The context of Brown’s comments comes after an up-and-down season in 2021 where Arrow McLaren SP scored its first IndyCar wins – with O’Ward at Texas and Detroit – but “our bad days aren’t good enough”, adds Brown.
It struggled on permanent road courses with keeping the tyres alive and much has been made about how difficult its car was to drive, with only O’Ward’s extra-terrestrial skill able to tame this wayward beast.
Unfortunately, 2022 started in the same vein as the year before.
McLaren had a rollercoaster St Pete weekend where O’Ward made a mistake in qualifying by hitting the Turn 9 wall. He looked to have recovered with an epic start in the race, jumping from 16th to ninth, but he was on the wrong strategy later on and scored only 12th.
The car at least looked faster than it did in St Pete last year – one of the team’s worst tracks in 2021 – even though the race didn’t work out. Brown’s suggestion that is F1 decision-makers “don’t care about St Pete” may be reassuring in that regard.

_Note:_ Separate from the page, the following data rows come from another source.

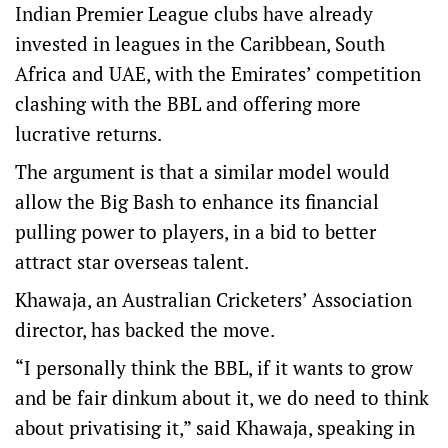
Indian Premier League clubs have already
invested in leagues in the Caribbean, South
Africa and UAE, with the Emirates’ competition
clashing with the BBL and offering more
lucrative returns.
The argument is that a similar model would
allow the Big Bash to enhance its financial
pulling power to players, in a bid to better
attract star overseas talent.
Khawaja, an Australian Cricketers’ Association
director, has backed the move.
“I personally think the BBL, if it wants to grow
and be fair dinkum about it, we do need to think
about privatising it,” said Khawaja, speaking in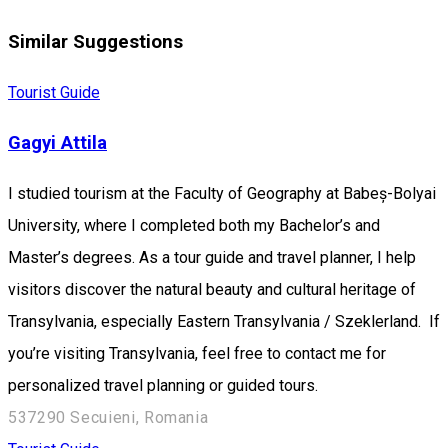
Similar Suggestions
Tourist Guide
Gagyi Attila
I studied tourism at the Faculty of Geography at Babeș-Bolyai
University, where I completed both my Bachelor’s and
Master’s degrees. As a tour guide and travel planner, I help
visitors discover the natural beauty and cultural heritage of
Transylvania, especially Eastern Transylvania / Szeklerland. If
you’re visiting Transylvania, feel free to contact me for
personalized travel planning or guided tours.
537290 Secuieni, Romania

Simultaneously a passionate advocate for IndyCar and a driver who loved his first taste of F1 and is naturally keen to pursue that possibility now it feels tangible, O’Ward will ultimately be happy racing in either series.
“Right now I have one focus, and that one focus is in IndyCar,” he said pre-season.
“I want to give these guys their first championship. I’d love to give them their first [Indianapolis] 500. This is what my focus is right now.
“Who knows if F1 will be an option or won’t be an option.
“Obviously if it comes about, I will 100% take it and every single driver in my position would do it because it’s Formula 1.
“That’s what I grew up watching and that’s what I grew up dreaming of. That same dream that you have as a kid will never go away.
“I have a challenge here, and I want people to enjoy me in IndyCar.
“I want them to know what IndyCar has to offer. There’s so many cool things about it. I’m just really enjoying myself.”
And F1 fans who enjoyed his combative first lap in St Pete would surely love to see if and how much O’Ward would enjoy himself in a grand prix one day as well.